### EXERCISE
Of all the entries below, retype only the lines from the one with "Planning a mountain destination" through the one with "planning a mountain wedding–", exactly as they appear.

Dataset items
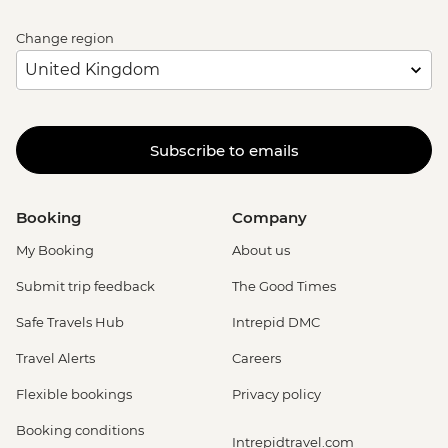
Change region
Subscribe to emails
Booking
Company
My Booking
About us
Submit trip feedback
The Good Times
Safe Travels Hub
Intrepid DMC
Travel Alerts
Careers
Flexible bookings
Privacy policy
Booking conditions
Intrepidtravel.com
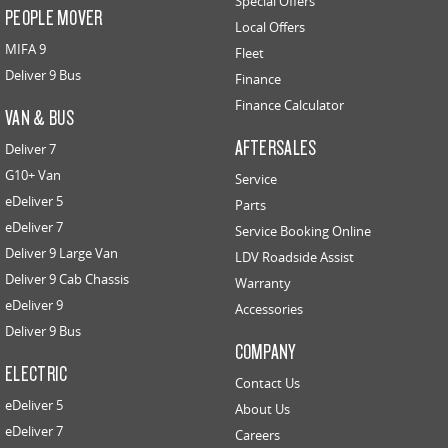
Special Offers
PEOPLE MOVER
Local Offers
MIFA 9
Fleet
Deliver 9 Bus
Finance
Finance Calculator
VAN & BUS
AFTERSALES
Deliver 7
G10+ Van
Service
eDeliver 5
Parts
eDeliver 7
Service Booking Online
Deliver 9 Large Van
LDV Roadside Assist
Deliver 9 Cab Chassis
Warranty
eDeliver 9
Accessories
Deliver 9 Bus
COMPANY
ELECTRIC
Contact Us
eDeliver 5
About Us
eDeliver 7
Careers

* * *

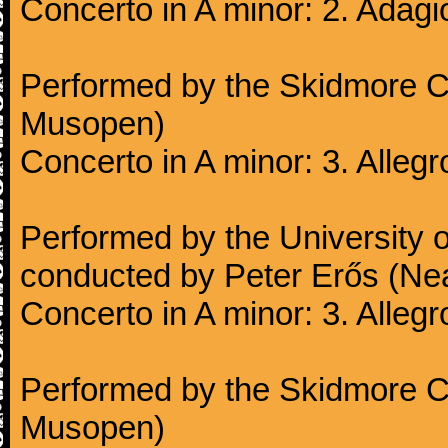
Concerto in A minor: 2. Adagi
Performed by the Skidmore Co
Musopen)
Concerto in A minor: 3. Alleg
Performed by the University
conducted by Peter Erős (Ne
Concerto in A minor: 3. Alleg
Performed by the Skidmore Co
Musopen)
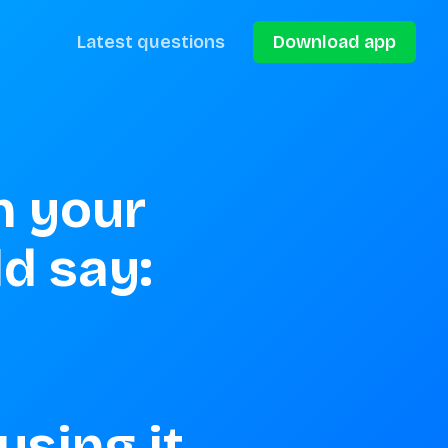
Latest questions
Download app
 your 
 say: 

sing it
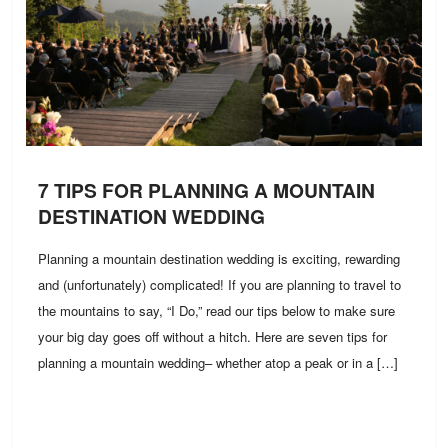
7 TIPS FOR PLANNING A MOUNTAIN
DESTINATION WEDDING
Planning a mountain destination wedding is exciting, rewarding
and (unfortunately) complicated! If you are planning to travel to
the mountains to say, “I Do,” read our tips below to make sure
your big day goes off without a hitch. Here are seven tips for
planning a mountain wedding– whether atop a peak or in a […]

* * *

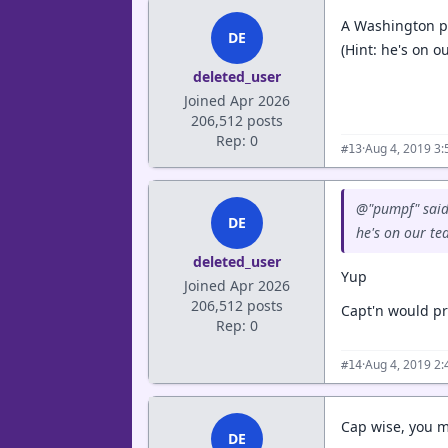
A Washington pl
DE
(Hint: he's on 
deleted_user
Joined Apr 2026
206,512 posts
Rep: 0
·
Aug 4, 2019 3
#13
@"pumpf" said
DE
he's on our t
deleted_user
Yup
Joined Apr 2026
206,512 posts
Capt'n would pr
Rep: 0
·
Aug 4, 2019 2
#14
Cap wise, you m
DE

### RESPONSE TO THE EXERCISE
Planning a mountain destination wedding is exciting, rewarding
and (unfortunately) complicated! If you are planning to travel to
the mountains to say, “I Do,” read our tips below to make sure
your big day goes off without a hitch. Here are seven tips for
planning a mountain wedding– whether atop a peak or in a […]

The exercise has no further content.